Jump scares are things Until Dawn does well and it looks good though you can feel how cramped the budget is through the limited number of locations. The practical effects are gruesome in a way that will please horror fans. The jump scares I mentioned before keep the tension up from the opening scene right until the end. The cast are capable but not memorable except for Peter Stormare does his usual great work of playing that unsettling Peter Stormare character we've seen in other movies.

This is a trash movie that I'd watch again only if they announced a sequel. Should you watch it? Probably not. But did this movie leave an impression? Yes it did. It was very well made for a B-movie horror flick.


The Monkey

This movie is a surreal and absurd look at death. Deaths so terrible that sometimes you can only laugh. It doesn’t make you uncomfortable, nor does it look to hit you with jump scares. It’s a typical cursed MacGuffin movie that knows its to be laughed at no matter how high the body count gets.
 
Yes, the clock work driven, drum playing, malevolent looking toy monkey of the title is evil. But the monkey itself is a means. The main character gets bullied in school by a gang of girls. Girl cruelty is different to boy cruelty, but here they are cruel in a way that boys are to one another. He’s hurt and wants to hurt the source of his school problems. The monkey doesn’t make the main character turn the key in its back. It makes sure it is around when he might consider turning the key. Whatever happens after the key turns and the drumming starts, happens.
 
The deaths, when they occur, are bizarre, sometimes nonsensical, and often hilarious. There’s unexpected and expected torrents of blood. Immolation. Explosions. Decapitation. There’s even a death in a sleeping bag that doesn’t involve the hockey masked killer, Jason Vorhees. Which is a change because sleeping bag murders are a Friday the 13th thing.
 
This is a 90 minute dark comedy that falls apart in the third act but ends strong. For those wanting a slasher movie that speaks to their inner teenager, last week’s release, Heart Eyes, might be a good choice. For your fill of ludicrous death scenes, there’s a new Final Destination on the way. But if you want to laugh at death and have death laugh with you, go see The Monkey.

The Gorge

Two charismatic leads can carry a lot. Anya Taylor-Joy and Miles Teller are two charismatic leads and the burden they carry is the flimsy story of this movie.
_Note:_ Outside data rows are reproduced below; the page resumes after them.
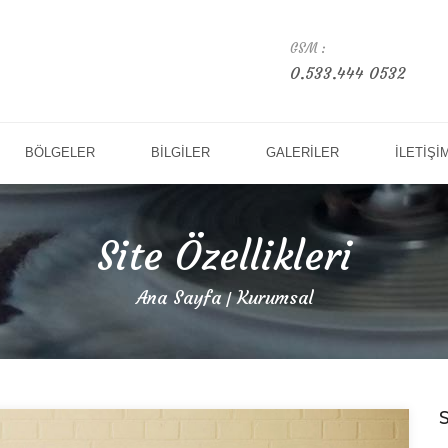
GSM :
0.533.444 0532
BÖLGELER
BİLGİLER
GALERİLER
İLETİŞİ
Site Özellikleri
Ana Sayfa
Kurumsal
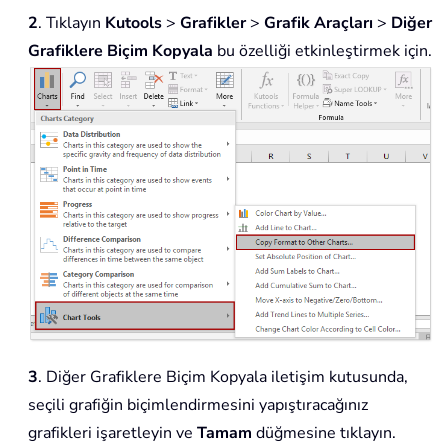
2
. Tıklayın
Kutools
>
Grafikler
>
Grafik Araçları
>
Diğer
Grafiklere Biçim Kopyala
bu özelliği etkinleştirmek için.
3
. Diğer Grafiklere Biçim Kopyala iletişim kutusunda,
seçili grafiğin biçimlendirmesini yapıştıracağınız
grafikleri işaretleyin ve
Tamam
düğmesine tıklayın.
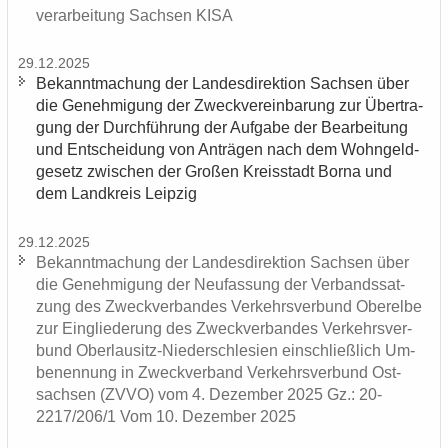
ver­ar­bei­tung Sach­sen KISA
29.12.2025
Be­kannt­ma­chung der Lan­des­di­rek­ti­on Sach­sen über
die Ge­neh­mi­gung der Zweck­ver­ein­ba­rung zur Über­tra­
gung der Durch­füh­rung der Auf­ga­be der Be­ar­bei­tung
und Ent­schei­dung von An­trä­gen nach dem Wohn­geld­
ge­setz zwi­schen der Gro­ßen Kreis­stadt Borna und
dem Land­kreis Leip­zig
29.12.2025
Be­kannt­ma­chung der Lan­des­di­rek­ti­on Sach­sen über
die Ge­neh­mi­gung der Neu­fas­sung der Ver­bands­sat­
zung des Zweck­ver­ban­des Ver­kehrs­ver­bund Ober­el­be
zur Ein­glie­de­rung des Zweck­ver­ban­des Ver­kehrs­ver­
bund Oberlausitz-​Niederschlesien ein­schließ­lich Um­
be­nen­nung in Zweck­ver­band Ver­kehrs­ver­bund Ost­
sach­sen (ZVVO) vom 4. De­zem­ber 2025 Gz.: 20-
2217/206/1 Vom 10. De­zem­ber 2025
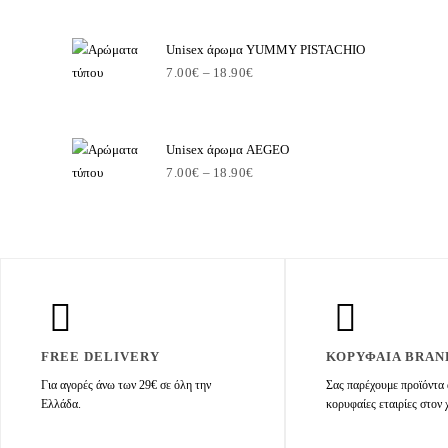
Unisex άρωμα YUMMY PISTACHIO
7.00
€
–
18.90
€
Unisex άρωμα AEGEO
7.00
€
–
18.90
€
FREE DELIVERY
ΚΟΡΥΦΑΙΑ BRAN
Για αγορές άνω των 29€ σε όλη την
Σας παρέχουμε προϊόντα 
Ελλάδα.
κορυφαίες εταιρίες στον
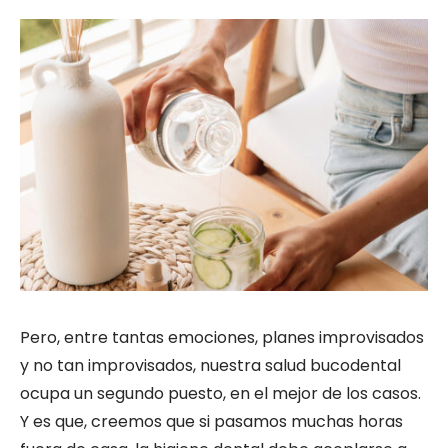
Pero, entre tantas emociones, planes improvisados
y no tan improvisados, nuestra salud bucodental
ocupa un segundo puesto, en el mejor de los casos.
Y es que, creemos que si pasamos muchas horas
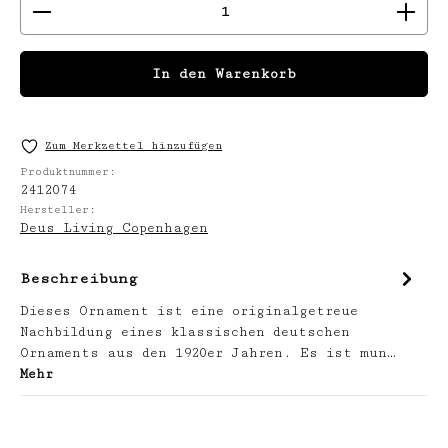
Produkt Anzahl: Gib den gewünschten We
In den Warenkorb
Zum Merkzettel hinzufügen
Produktnummer:
2412074
Hersteller:
Deus Living Copenhagen
Beschreibung
Dieses Ornament ist eine originalgetreue
Nachbildung eines klassischen deutschen
Ornaments aus den 1920er Jahren. Es ist mun…
Mehr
There is a mist filled gorge somewhere where two concrete observation towers face each other from opposing sides. Opposed geographically and politically. Each tower has a top tier shooter responsible for maintenance of the automated defences preventing what is in the gorge from escaping. These lethal maintenance people are not to have any contact with each other.
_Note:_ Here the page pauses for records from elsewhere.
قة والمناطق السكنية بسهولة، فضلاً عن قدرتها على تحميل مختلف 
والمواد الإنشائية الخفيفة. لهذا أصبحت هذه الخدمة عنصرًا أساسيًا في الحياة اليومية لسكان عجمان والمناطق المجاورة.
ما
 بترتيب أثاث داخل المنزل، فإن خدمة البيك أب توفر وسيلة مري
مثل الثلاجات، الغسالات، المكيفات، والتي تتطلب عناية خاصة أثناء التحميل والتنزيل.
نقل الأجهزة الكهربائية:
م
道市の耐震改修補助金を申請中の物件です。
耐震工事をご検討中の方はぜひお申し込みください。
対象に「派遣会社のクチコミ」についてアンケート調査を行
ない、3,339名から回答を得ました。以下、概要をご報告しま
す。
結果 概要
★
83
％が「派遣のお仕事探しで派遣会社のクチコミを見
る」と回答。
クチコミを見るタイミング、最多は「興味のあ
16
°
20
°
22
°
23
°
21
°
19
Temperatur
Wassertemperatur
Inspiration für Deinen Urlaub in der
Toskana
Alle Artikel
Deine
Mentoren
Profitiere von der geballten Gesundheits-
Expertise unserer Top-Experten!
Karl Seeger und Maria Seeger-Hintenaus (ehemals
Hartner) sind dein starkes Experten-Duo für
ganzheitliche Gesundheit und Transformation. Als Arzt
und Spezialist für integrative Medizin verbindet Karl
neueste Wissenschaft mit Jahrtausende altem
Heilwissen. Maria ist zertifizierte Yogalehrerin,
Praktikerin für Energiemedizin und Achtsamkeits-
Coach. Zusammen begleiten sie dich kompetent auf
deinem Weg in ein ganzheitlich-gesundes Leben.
Before the first hour has passed, romance blossoms across the divide. It is a movie about distance and communication. It’s Sleepless in Seattle with snipers facing the stuff of nightmares.

Not that there’s any real threat. The lethality of Taylor-Joy and Teller’s characters is clear from early in the movie. Indeed, it is what is in the gorge that should worry about them. Shootouts and explosions in the second half precede a predictable finale; however, the film remains an interesting distraction.

This is one of those mid-budget genre movies Hollywood used to send to movie theatres on a weekly basis. A simple story with effects and explosions that would entertain you for two hours and then send you on your way. But mid-budget movies were risky with making a profit. Streaming saved this type of movie because tech companies have goldmines of money and millions of customers to entertain.

Here we have an action director who is comfortable with what, in places, is spotty CGI delivering a picture worth a watch for its leads. If you want a romance-action mashup movie that will show you the headshots but will tastefully blur out the sex, this is the movie for you. If you are looking for anything else beyond that, this offers nothing.